▶ [AIM OF THE TASK]:
Down to the last line, print the data that follows exactly, without its pictures.

▶ [Dataset entries]:
>>>
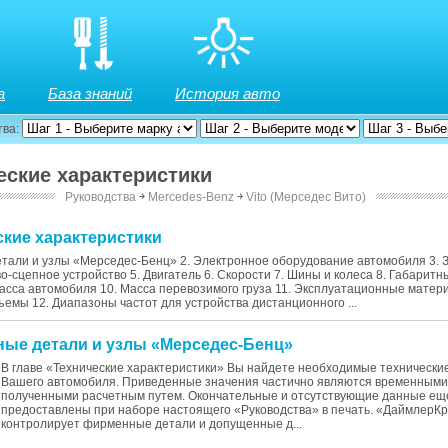
а
База знаний
История авто
тва:
ческие характеристики
Руководства
￫
Mercedes-Benz
￫
Vito (Мерседес Вито)
ские характеристики
тали и узлы «Мерседес-Бенц» 2. Электронное оборудование автомобиля 3. 
ово-сцепное устройство 5. Двигатель 6. Скорости 7. Шины и колеса 8. Габарит
асса автомобиля 10. Масса перевозимого груза 11. Эксплуатационные матер
емы 12. Диапазоны частот для устройства дистанционного ...
ные детали и узлы «Мерседес-Бенц»
В главе «Технические характеристики» Вы найдете необходимые технически
Вашего автомобиля. Приведенные значения частично являются временными
полученными расчетным путем. Окончательные и отсутствующие данные ещ
предоставлены при наборе настоящего «Руководства» в печать. «ДаймлерК
контролирует фирменные детали и допущенные д...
<<<
▶ [RESPONSE TO THIS EXERCISE]:
а
База знаний
История авто
тва:
ческие характеристики
Руководства
￫
Mercedes-Benz
￫
Vito (Мерседес Вито)
ские характеристики
тали и узлы «Мерседес-Бенц» 2. Электронное оборудование автомобиля 3. 
ово-сцепное устройство 5. Двигатель 6. Скорости 7. Шины и колеса 8. Габарит
асса автомобиля 10. Масса перевозимого груза 11. Эксплуатационные матер
емы 12. Диапазоны частот для устройства дистанционного ...
ные детали и узлы «Мерседес-Бенц»
В главе «Технические характеристики» Вы найдете необходимые технически
Вашего автомобиля. Приведенные значения частично являются временными
полученными расчетным путем. Окончательные и отсутствующие данные ещ
предоставлены при наборе настоящего «Руководства» в печать. «ДаймлерК
контролирует фирменные детали и допущенные д...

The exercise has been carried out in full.